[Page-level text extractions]
* * *

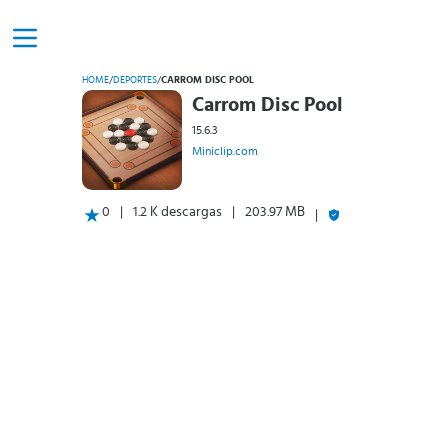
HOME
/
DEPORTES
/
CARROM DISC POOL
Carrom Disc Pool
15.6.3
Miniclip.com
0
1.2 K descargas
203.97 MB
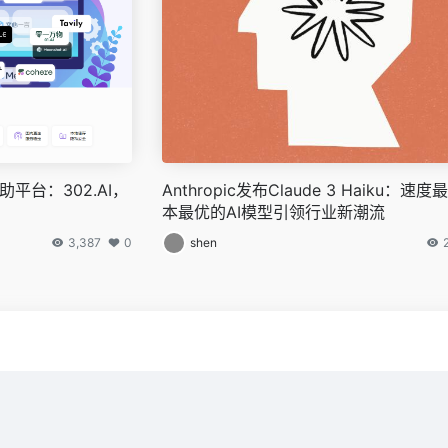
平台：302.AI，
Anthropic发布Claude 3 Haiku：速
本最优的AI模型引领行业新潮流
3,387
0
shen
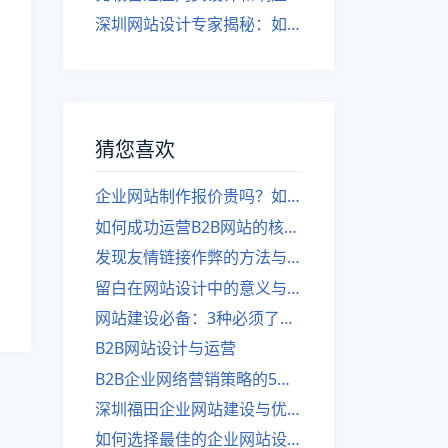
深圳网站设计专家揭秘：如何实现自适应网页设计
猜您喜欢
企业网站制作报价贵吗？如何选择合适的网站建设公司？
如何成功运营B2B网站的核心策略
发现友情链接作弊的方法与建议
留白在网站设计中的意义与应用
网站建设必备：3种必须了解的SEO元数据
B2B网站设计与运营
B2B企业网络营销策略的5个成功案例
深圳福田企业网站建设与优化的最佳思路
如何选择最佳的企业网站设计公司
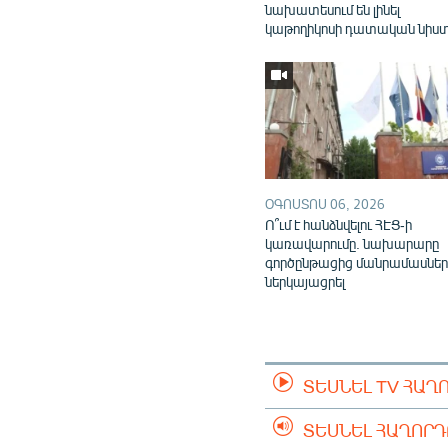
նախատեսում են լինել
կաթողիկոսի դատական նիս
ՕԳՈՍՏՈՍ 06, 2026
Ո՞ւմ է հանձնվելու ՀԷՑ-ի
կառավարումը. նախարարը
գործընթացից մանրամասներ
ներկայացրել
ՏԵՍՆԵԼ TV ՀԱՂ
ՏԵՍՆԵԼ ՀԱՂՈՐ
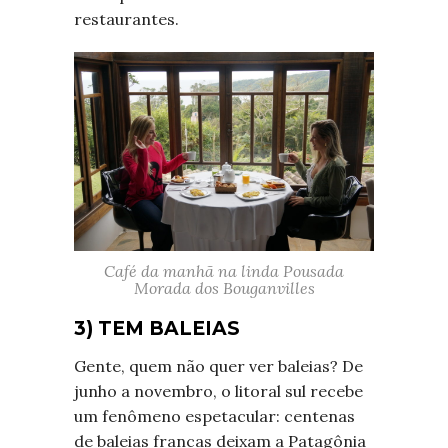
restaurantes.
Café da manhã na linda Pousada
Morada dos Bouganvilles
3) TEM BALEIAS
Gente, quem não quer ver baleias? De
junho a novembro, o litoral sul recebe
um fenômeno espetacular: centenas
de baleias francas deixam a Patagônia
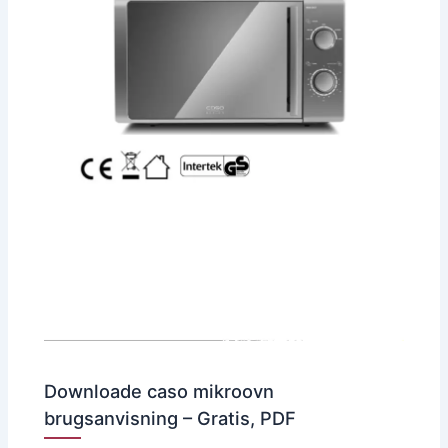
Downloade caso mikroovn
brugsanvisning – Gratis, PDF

* * *

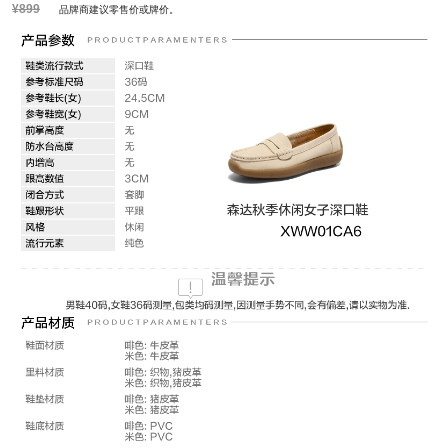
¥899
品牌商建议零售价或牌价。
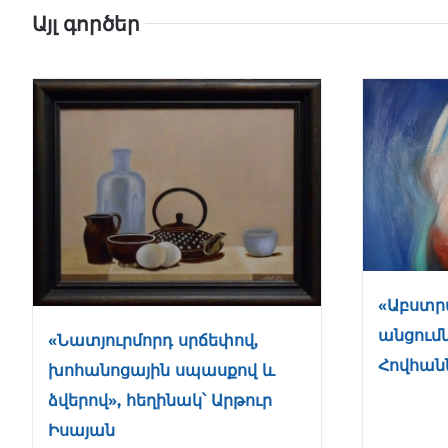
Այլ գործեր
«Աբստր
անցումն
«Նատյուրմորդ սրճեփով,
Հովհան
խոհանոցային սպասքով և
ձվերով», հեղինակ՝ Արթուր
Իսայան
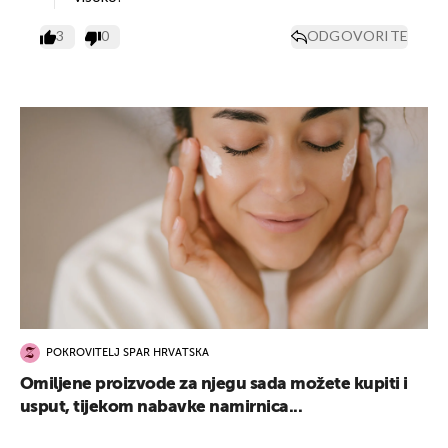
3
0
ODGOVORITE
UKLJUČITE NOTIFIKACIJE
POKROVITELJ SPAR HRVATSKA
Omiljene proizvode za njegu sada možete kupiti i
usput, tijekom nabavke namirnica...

* * *

Your copy should hold the lines from the one with "um fenômeno espetacular: centenas" up to and including the one with "brugsanvisning – Gratis, PDF", exactly as in the data above, and no pictures.

um fenômeno espetacular: centenas
de baleias francas deixam a Patagônia
Downloade caso mikroovn
brugsanvisning – Gratis, PDF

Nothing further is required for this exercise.